Im März 2016 erwarb das malaysisch-chinesische Schifffahrtunternehmen Genting Hong Kong die Nordic Yards zu einem Kaufpreis von 230 Millionen Euro,[9] die Werft in Wismar wurde dabei mit 108,5 Millionen Euro bewertet.[10] Zusammen mit der Lloyd Werft Bremerhaven sollten die Werften in Wismar, Warnemünde und Stralsund unter dem Namen "Lloyd Werft Group" firmieren und Kreuzfahrtschiffe fertigen.[11] Im Juli 2016 wurde allerdings die Gründung der MV Werften bekanntgegeben, deren Sitz sich in Wismar befindet. Der Kreuzfahrtschiffbau soll nun ausschließlich auf den MV Werften erfolgen.

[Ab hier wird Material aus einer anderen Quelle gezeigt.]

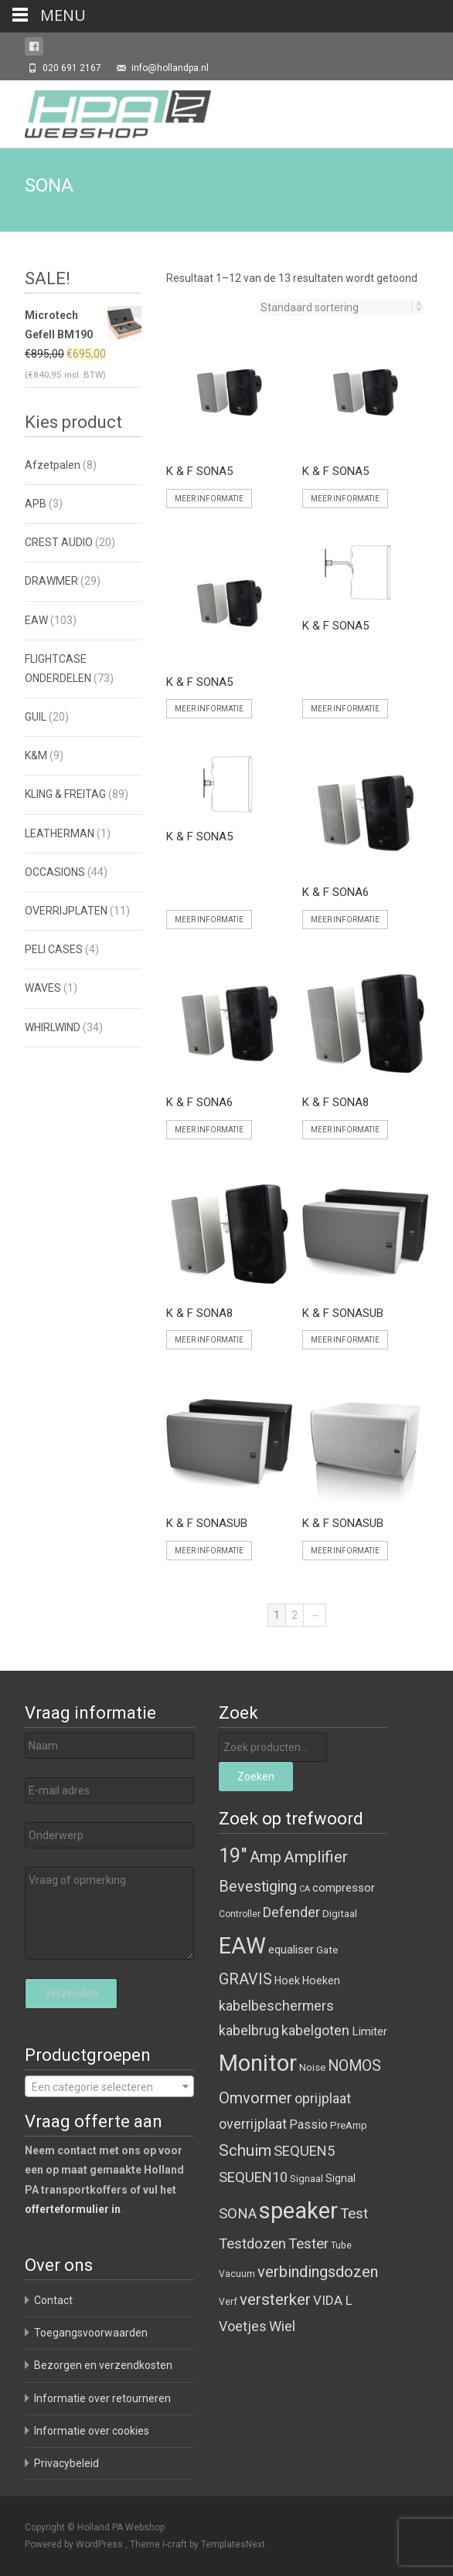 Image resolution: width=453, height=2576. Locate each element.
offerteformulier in (73, 2209)
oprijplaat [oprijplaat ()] (323, 2098)
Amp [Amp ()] (265, 1857)
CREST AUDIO (59, 542)
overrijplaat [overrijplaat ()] (253, 2124)
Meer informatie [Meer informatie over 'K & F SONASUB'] (345, 1340)
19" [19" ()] (233, 1856)
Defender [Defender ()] (291, 1912)
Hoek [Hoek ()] (287, 1980)
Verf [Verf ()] (228, 2301)
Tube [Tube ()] (341, 2245)
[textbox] (109, 2087)
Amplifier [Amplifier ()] (316, 1856)
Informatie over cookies (91, 2431)
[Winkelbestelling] (336, 307)
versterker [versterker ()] (275, 2299)
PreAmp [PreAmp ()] (348, 2125)
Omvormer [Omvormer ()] (255, 2098)
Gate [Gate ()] (327, 1950)
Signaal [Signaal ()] (306, 2178)
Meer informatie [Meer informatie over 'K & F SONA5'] (209, 498)
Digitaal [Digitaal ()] (339, 1913)
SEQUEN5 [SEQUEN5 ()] (304, 2151)
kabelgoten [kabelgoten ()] (315, 2030)
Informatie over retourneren (102, 2398)
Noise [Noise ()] (312, 2067)
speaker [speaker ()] (298, 2211)
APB (35, 503)
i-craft (175, 2544)
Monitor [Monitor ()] (258, 2063)
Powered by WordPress (75, 2544)
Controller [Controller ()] (240, 1914)
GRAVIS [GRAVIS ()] (245, 1979)
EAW (36, 620)
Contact (53, 2300)
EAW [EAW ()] (242, 1946)
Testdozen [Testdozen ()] (252, 2243)
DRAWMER (51, 581)
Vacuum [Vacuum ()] (237, 2274)
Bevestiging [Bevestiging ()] (258, 1887)
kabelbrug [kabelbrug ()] (249, 2030)
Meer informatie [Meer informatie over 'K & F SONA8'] (345, 1129)
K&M (36, 755)
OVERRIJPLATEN (66, 910)
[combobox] (109, 2086)
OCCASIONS (55, 872)
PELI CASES (54, 949)
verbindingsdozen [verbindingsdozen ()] (317, 2271)
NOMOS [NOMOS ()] (354, 2066)
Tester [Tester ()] (308, 2243)
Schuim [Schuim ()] (245, 2150)
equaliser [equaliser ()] (291, 1950)
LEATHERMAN (59, 833)
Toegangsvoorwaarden (91, 2333)
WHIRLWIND (52, 1027)
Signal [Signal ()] (340, 2178)
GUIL (35, 717)
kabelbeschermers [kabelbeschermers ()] (276, 2005)
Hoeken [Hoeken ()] (321, 1980)
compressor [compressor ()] (343, 1888)
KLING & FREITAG (65, 794)
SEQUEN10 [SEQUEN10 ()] (253, 2177)
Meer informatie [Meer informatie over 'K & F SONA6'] (345, 919)
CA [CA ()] (304, 1889)
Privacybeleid (66, 2463)
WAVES (43, 988)
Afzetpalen (52, 465)
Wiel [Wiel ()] (282, 2326)
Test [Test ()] (354, 2213)
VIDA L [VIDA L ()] (333, 2300)
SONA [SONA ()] (238, 2213)
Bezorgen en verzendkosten (103, 2365)
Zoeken (255, 1776)
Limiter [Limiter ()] (369, 2031)
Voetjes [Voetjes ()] (243, 2326)
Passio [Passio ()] (308, 2124) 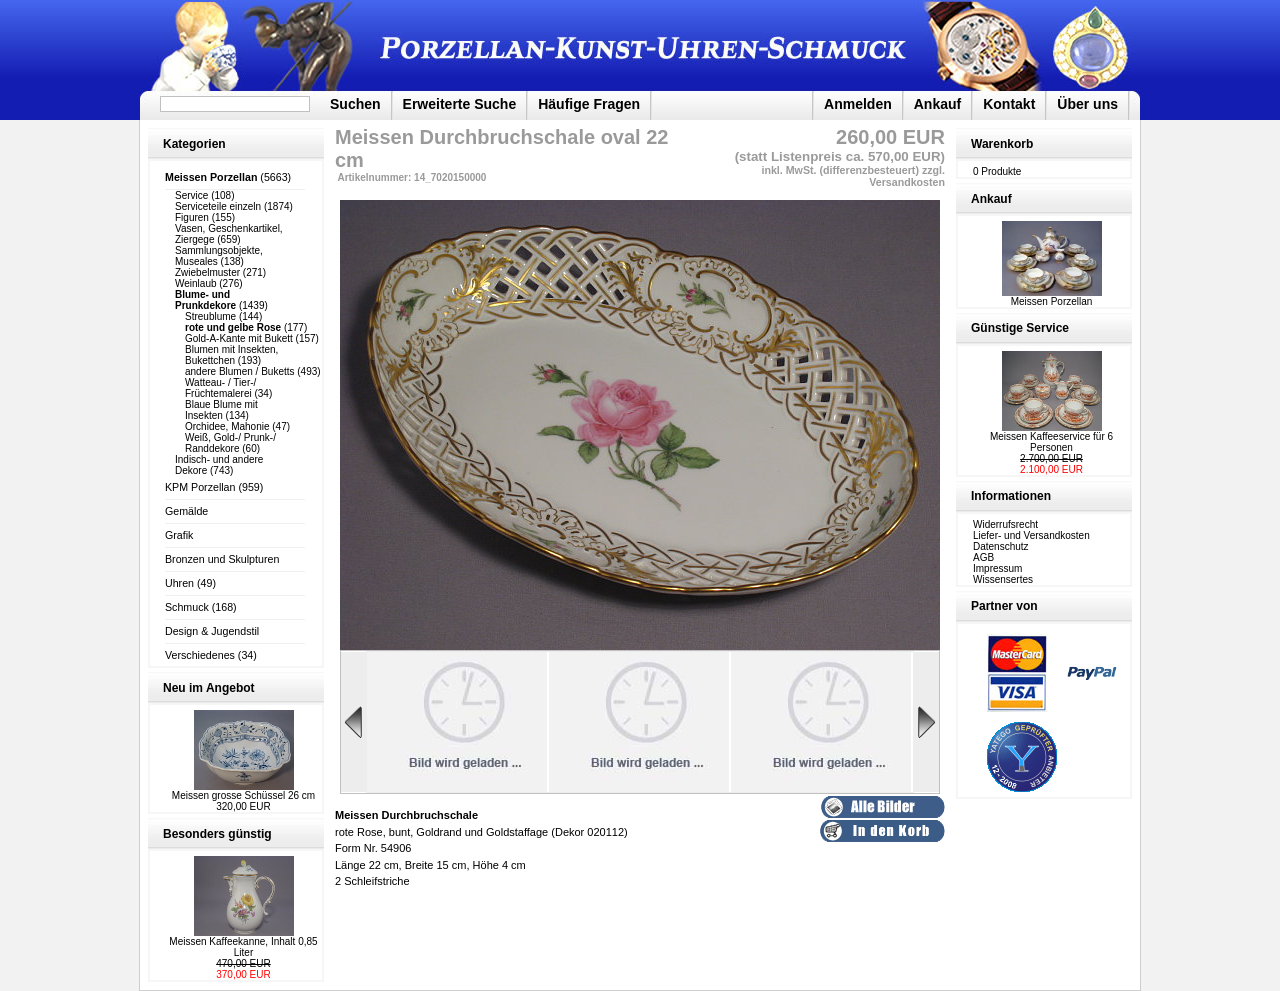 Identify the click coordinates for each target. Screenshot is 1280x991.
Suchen (355, 104)
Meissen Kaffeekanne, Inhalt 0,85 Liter (243, 947)
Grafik (179, 535)
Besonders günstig (217, 834)
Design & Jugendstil (212, 631)
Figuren (192, 217)
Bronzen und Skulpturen (222, 559)
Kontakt (1009, 104)
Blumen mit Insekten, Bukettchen (231, 355)
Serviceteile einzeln (218, 206)
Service (191, 195)
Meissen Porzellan (1052, 297)
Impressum (997, 568)
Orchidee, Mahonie (227, 426)
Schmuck (187, 607)
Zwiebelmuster (207, 272)
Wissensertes (1003, 579)
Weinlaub (196, 283)
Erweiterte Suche (460, 104)
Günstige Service (1020, 328)
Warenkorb (1002, 144)
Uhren (179, 583)
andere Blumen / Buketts (240, 371)
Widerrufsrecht (1005, 524)
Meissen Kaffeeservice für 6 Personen (1051, 442)
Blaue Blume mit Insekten (221, 410)
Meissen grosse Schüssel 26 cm (243, 795)
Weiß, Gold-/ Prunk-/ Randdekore (230, 443)
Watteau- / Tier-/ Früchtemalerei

Am 20. März 2020 wurde die Fertigung der aktuellen Schiffbauprojekte ausgesetzt die Werft vorübergehend geschlossen. Begründet wurde dies mit den Einschränkungen im Betriebsablauf aufgrund der COVID-19-Pandemie.[12] Der Norddeutsche Rundfunk berichtete, dass die Werftengruppe Probleme damit hätte, Rechnungen für das zweite Kreuzfahrtschiff der Global-Klasse und die Expeditionsjacht Crystal Endeavor zu begleichen, die auf den Standorten in Warnemünde und Stralsund entstehen; MV Werften habe sich an die KfW gewandt und Liquiditätshilfen aus dem Corona-Sonderprogramm beantragt.[13]

Produkte

Faltboote

Faltboot Delphin 140 als Motorfaltboot

Im Rahmen der Konsumgüterproduktion wurden bei MTW unter anderem Faltboote hergestellt. Bekannt sind neben den Kajaks der Kolibri-Serie vor allem die zerlegbaren Segel-, Motor- und Ruderboote mit dem Namen Delphin.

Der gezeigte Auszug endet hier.